After taking out the tags, this problem turns into problem #1.

tr '\n' ' ' < superbowl_print.html | sed 's/<[^<]*>//g' | grep -Eo "[[:alpha:]]+|[[:alpha:]]+'[[:alpha:]]+" | sort -f | uniq -ci | sort -nr | head -n 100

Explanation


Problem #4

tr '\n' ' ' < superbowl_print.html | sed 's/<[^<]*>//g' | grep -Eo "[[:alpha:]]+|[[:alpha:]]+'[[:alpha:]]+" | grep -B 5 -A 5 -Ei "giants|patriots"

Explanation

This starts by striping away the HTML tags as before and then going through grep to print out every word on a single line.

Problem #5

         gawk -F ',' '
             /start work/ {work -= $3}
             /end work/ {work += $3}
             /start run/ {run -= $3}
             /end run/ {run += $3}
             /start farmers market/ {market -=$3}
             /end farmers market/ {market += $3}
             END {
                print "Total work hours", work
                print "Total run hours", run
                print "Total farmers market hours", market }
           ' activity_log.csv
      

Explanation

This is a simple computational task over a structured file, gawk/awk is the perfect tool for this. First, we tell gawk that the columns of this file are separated by commas instead of the default (which is spaces). This is accomplished via the -F ',' flag (or equivalently by setting FS = ',' in the code).

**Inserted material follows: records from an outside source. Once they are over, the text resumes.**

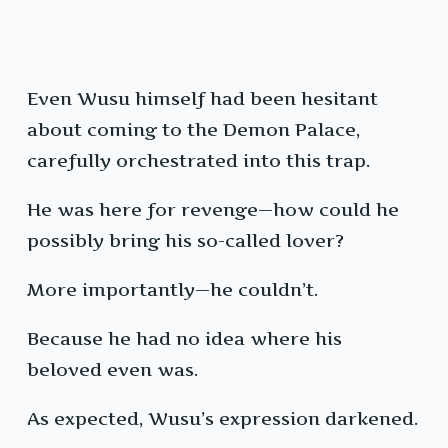
Even Wusu himself had been hesitant
about coming to the Demon Palace,
carefully orchestrated into this trap.
He was here for revenge—how could he
possibly bring his so-called lover?
More importantly—he couldn’t.
Because he had no idea where his
beloved even was.
As expected, Wusu’s expression darkened.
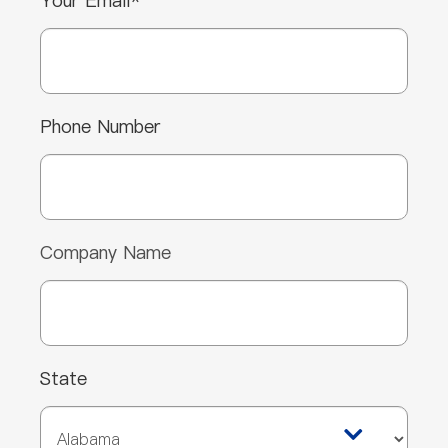
Your Email*
Phone Number
Company Name
State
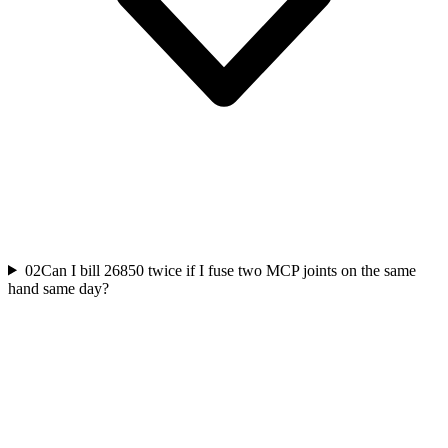
02
Can I bill 26850 twice if I fuse two MCP joints on the same
hand same day?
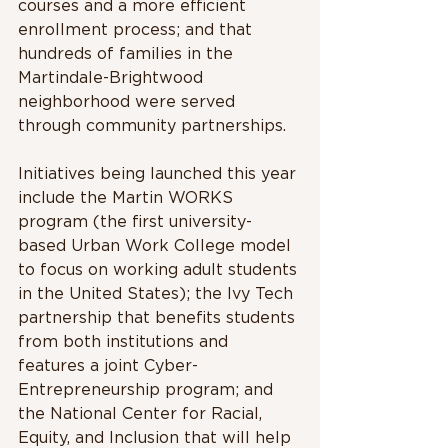
courses and a more efficient 
enrollment process; and that 
hundreds of families in the 
Martindale-Brightwood 
neighborhood were served 
through community partnerships.  
Initiatives being launched this year 
include the Martin WORKS 
program (the first university-
based Urban Work College model 
to focus on working adult students 
in the United States); the Ivy Tech 
partnership that benefits students 
from both institutions and 
features a joint Cyber-
Entrepreneurship program; and 
the National Center for Racial, 
Equity, and Inclusion that will help 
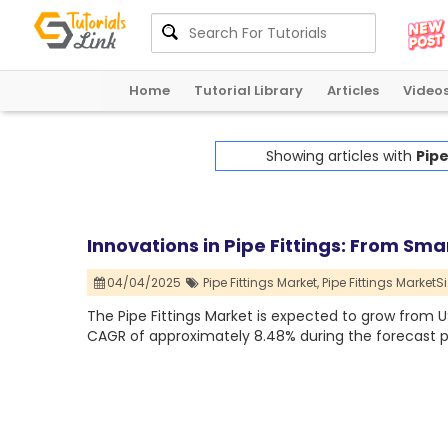
Home
Tutorial Library
Articles
Video
Showing articles with
Pipe
Innovations in Pipe Fittings: From Sma
04/04/2025
Pipe Fittings Market,
Pipe Fittings MarketSi
The Pipe Fittings Market is expected to grow from USD 
CAGR of approximately 8.48% during the forecast p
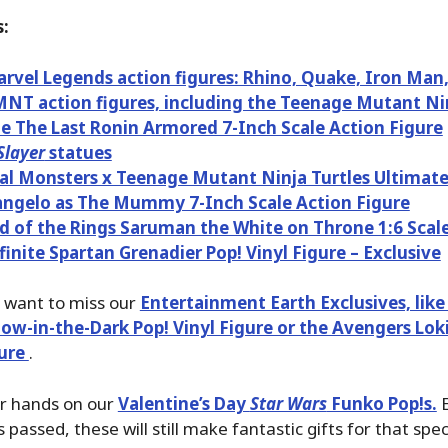
:
vel Legends action figures: Rhino, Quake, Iron Man
T action figures, including the Teenage Mutant Nin
e The Last Ronin Armored 7-Inch Scale Action Figure
layer
statues
al Monsters x Teenage Mutant Ninja Turtles Ultimat
ngelo as The Mummy 7-Inch Scale Action Figure
d of the Rings Saruman the White on Throne 1:6 Scal
finite Spartan Grenadier Pop! Vinyl Figure – Exclusive
t want to miss our
Entertainment Earth Exclusives, like
ow-in-the-Dark Pop! Vinyl Figure or the Avengers Lok
gure
.
ur hands on our
Valentine’s Day
Star Wars
Funko Pop!s.
E
 passed, these will still make fantastic gifts for that sp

Next, as gawk runs through the file line by line, it tries to match different expressions, and depending on what it matches it updates a variable value. Remember all numerical variables are initialized to 0 by gawk. The formula for number of hours spent at an activity is hours = end - start. So when we see a line that matches a start of an activity, we subtract the time field (the third field which we refer to by $3) from the running total for that activity. Similarly, when we see an end of an activity, we add the time field to the running total. This gives us the total number of hours spent at the end of the file.

After running through all the lines in the file, gawk will execute the END block, which here just tells it to print the various totals.